This time, I will try to build a destroyer for the Imperial Japanese Navy for the first time in a long time. I built this kit to the deck attachment and left it for a long time. Once I got the etched parts ready and started assembling them, the matching of the parts was slightly different, so what? When I thought about it, the etched parts were not for Hibiki 1941 but for Hibiki 1945 and Ikazuchi 1944. The outfitting must have changed a lot since the beginning of the war and 1944. As a beginner ship modeler, it wasn’t easy to get the parts together.
I wonder if I noticed the mistake, thinking it was strange because there were no etched parts when I put them together. I was carelessly trying to glue etched parts for different kits. It was a narrow escape.

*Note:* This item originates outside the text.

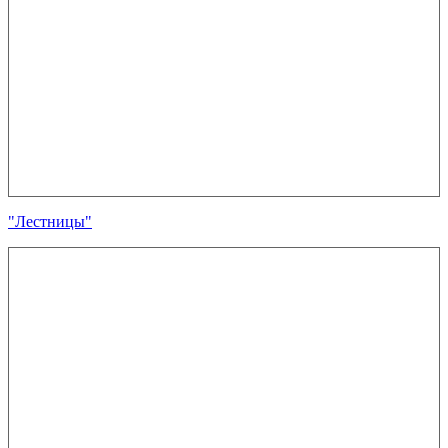
"Лестницы"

There are quite a few tiny parts about the size of a tweezer tip. The hose reel is one of the smallest parts. But the mold is fine and amazing. If I flicked this with tweezers and it flew somewhere, I wouldn’t be able to find it 99% of the time. I have to pick it lightly.
The assembly is complete. After all, attaching the etched parts improves the accuracy. I’m rereading Golden Kamuy now, and I often see destroyers of the Meiji era, but compared to that, this destroyer looks much superior. It is also well-armed.
The etched parts from the Tetra Model Works, I recommend them because they work well with just the right amount. But if you put it together for the first time, you might feel that there are a lot of parts.
The bottom color of the ship was out. I decided to buy it next time, so I mixed the black and red colors I had on hand in a ratio of 1: 3, then mixed the flat base and painted it. Finely adjust with black while seeing how it goes. I think I’ll manage this time, but it’s faster to buy.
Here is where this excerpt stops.